Dataset records section start
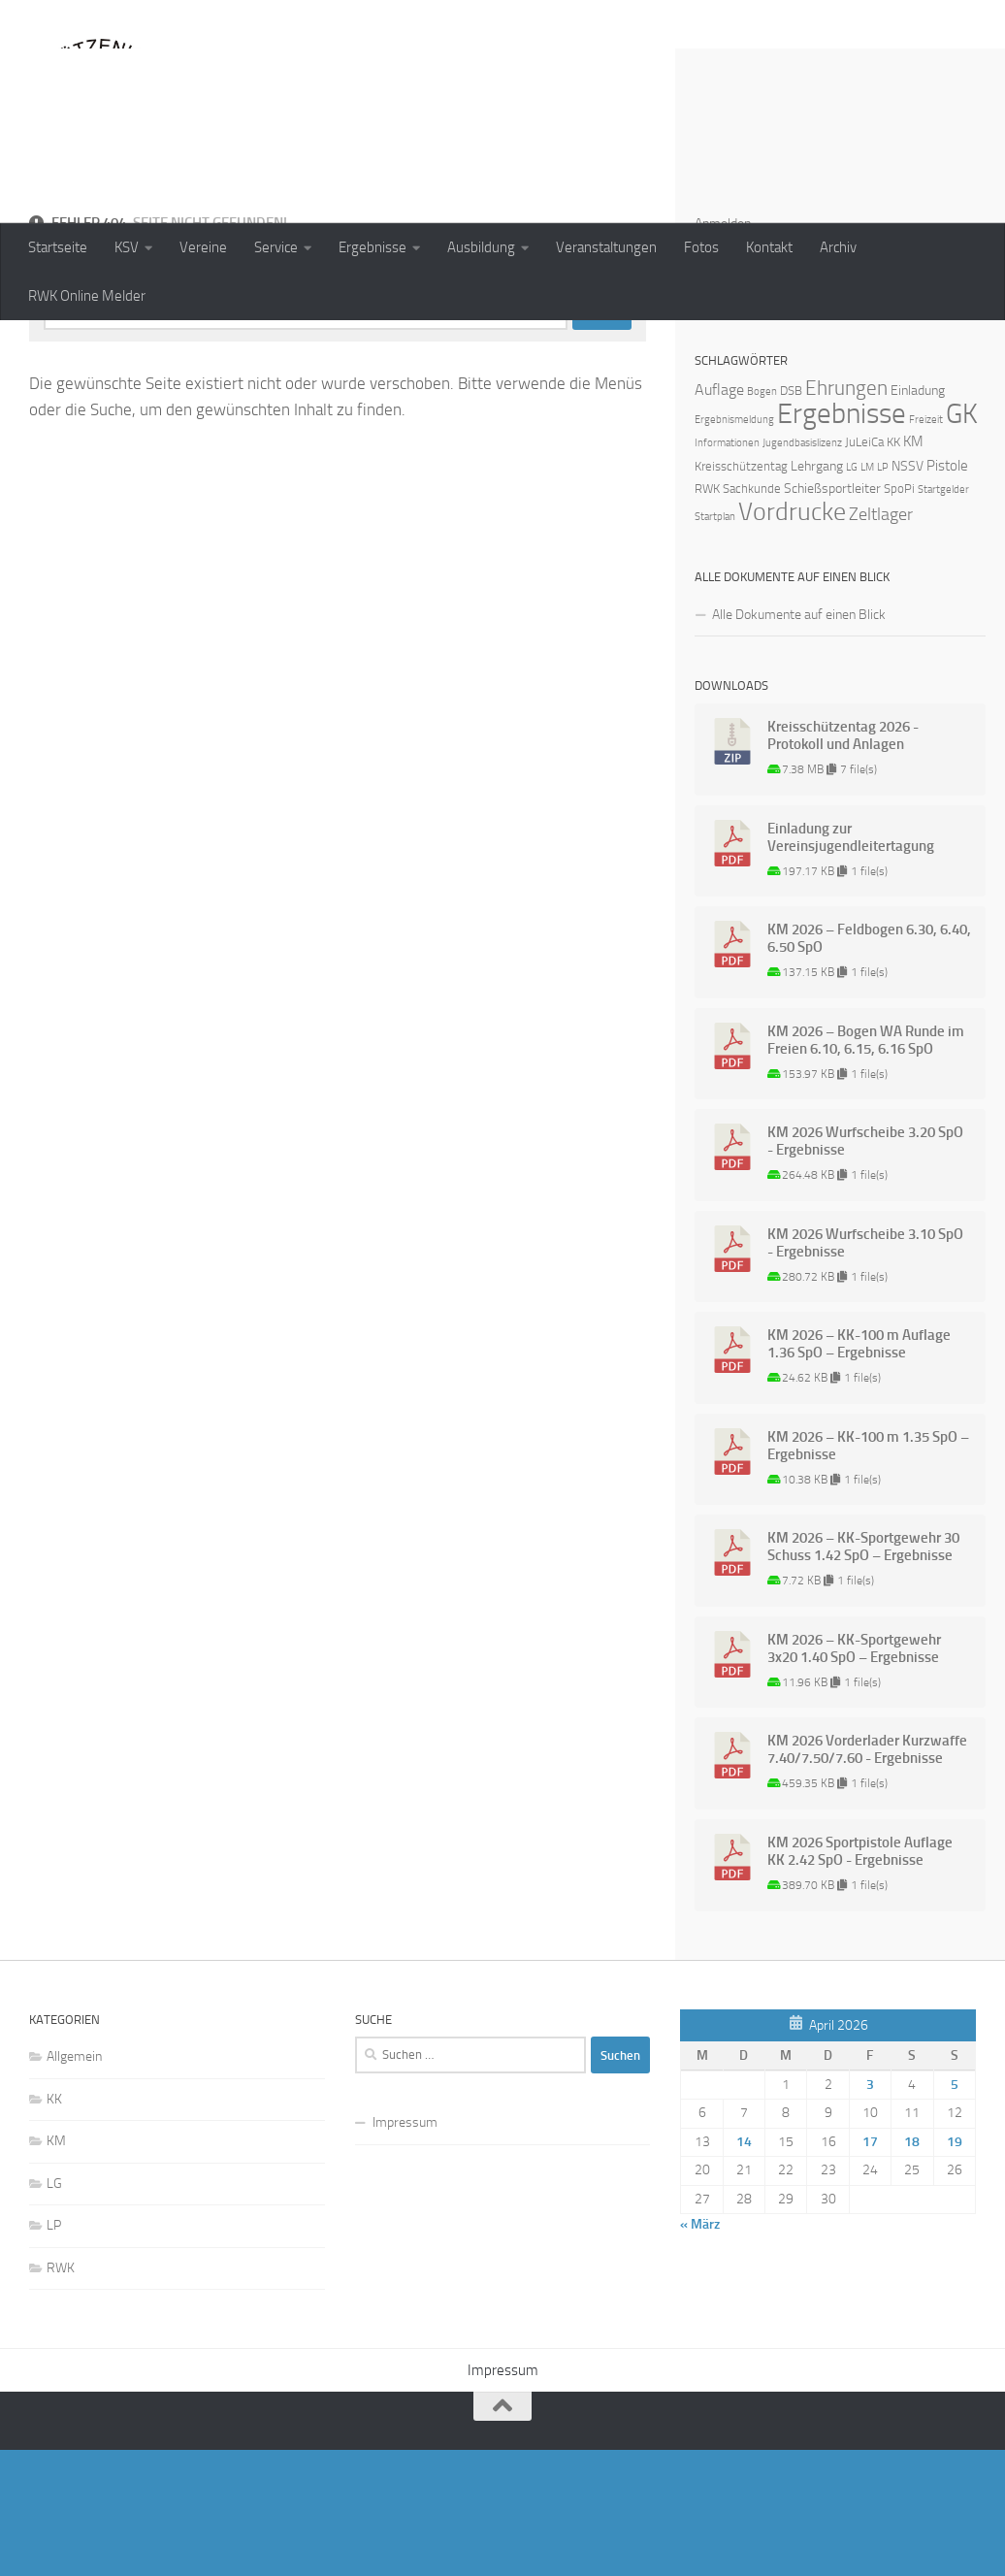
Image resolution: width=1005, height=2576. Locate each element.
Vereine (203, 247)
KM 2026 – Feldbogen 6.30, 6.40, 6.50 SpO (869, 1064)
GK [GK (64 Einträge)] (962, 540)
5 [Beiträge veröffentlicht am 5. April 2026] (954, 2210)
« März (700, 2350)
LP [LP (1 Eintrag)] (883, 593)
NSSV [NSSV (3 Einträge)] (908, 592)
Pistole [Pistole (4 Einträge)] (947, 592)
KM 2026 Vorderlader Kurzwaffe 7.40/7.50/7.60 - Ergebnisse (867, 1875)
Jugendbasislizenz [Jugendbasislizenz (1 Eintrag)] (802, 569)
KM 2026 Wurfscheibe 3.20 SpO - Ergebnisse (865, 1267)
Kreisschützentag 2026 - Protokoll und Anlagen (843, 861)
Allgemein (74, 2182)
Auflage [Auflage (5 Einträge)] (719, 515)
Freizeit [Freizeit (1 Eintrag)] (926, 545)
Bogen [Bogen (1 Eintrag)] (762, 517)
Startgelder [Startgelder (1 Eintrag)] (943, 615)
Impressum (405, 2248)
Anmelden (723, 350)
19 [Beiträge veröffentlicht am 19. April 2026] (954, 2268)
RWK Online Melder (87, 296)
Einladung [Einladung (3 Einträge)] (918, 516)
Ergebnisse (372, 247)
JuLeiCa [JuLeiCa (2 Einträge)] (864, 568)
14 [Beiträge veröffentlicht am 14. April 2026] (744, 2268)
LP (54, 2351)
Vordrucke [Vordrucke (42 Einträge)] (792, 638)
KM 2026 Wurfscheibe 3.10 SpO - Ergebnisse (865, 1369)
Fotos (701, 247)
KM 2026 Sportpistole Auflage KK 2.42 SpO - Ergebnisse (860, 1977)
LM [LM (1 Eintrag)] (867, 593)
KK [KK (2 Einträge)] (893, 568)
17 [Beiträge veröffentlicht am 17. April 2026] (870, 2268)
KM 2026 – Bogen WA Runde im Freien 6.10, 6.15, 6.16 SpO (865, 1166)
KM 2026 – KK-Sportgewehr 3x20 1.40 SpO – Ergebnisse (854, 1774)
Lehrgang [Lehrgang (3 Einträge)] (817, 592)
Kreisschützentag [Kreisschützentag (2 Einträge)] (741, 592)
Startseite (57, 247)
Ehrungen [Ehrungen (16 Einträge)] (846, 514)
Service (276, 247)
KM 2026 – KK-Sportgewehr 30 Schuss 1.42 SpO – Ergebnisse (863, 1672)
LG (54, 2309)
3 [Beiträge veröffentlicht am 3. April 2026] (870, 2210)
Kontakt (769, 247)
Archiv (838, 247)
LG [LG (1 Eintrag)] (852, 593)
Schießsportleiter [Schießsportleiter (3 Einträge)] (832, 614)
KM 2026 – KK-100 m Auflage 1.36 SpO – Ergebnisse (859, 1469)
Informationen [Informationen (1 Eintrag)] (727, 569)
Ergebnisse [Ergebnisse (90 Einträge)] (841, 540)
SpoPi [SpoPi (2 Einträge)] (899, 614)
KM (56, 2267)
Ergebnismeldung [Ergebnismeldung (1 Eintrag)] (734, 545)
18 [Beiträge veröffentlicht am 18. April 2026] (912, 2268)
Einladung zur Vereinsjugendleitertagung (850, 963)
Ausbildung (481, 247)
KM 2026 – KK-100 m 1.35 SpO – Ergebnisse (868, 1571)
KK (54, 2225)
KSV (126, 247)
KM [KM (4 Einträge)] (913, 567)
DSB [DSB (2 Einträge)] (791, 516)
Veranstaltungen (606, 247)
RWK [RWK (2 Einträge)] (707, 614)
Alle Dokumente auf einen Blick (799, 741)
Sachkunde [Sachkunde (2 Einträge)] (752, 614)
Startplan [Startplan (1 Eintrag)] (715, 642)
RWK (61, 2394)
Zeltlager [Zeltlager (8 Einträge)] (881, 640)
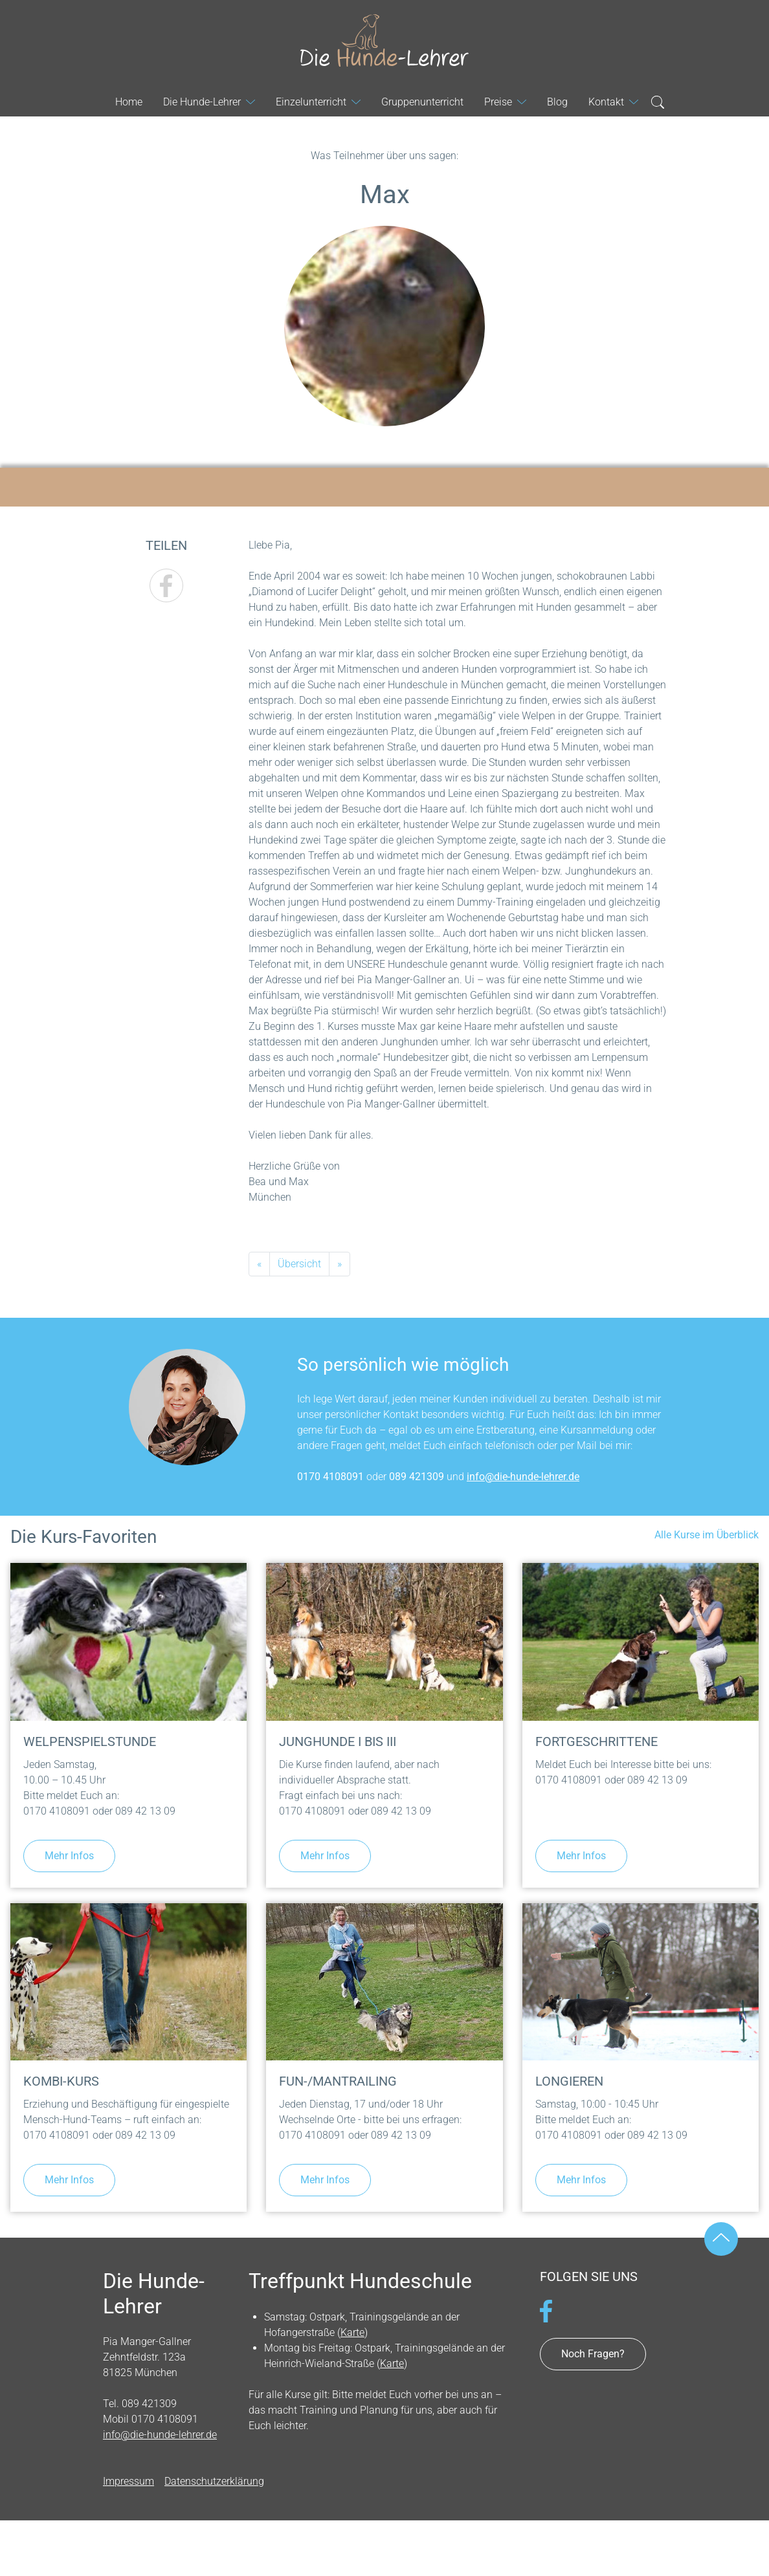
Dataset records section end
→ Task objective:
For the string "Wurfscheibe", filter the data and copy out each line where it occurs.

→ Answer to the exercise:
KM 2026 Wurfscheibe 3.20 SpO - Ergebnisse (865, 1267)
KM 2026 Wurfscheibe 3.10 SpO - Ergebnisse (865, 1369)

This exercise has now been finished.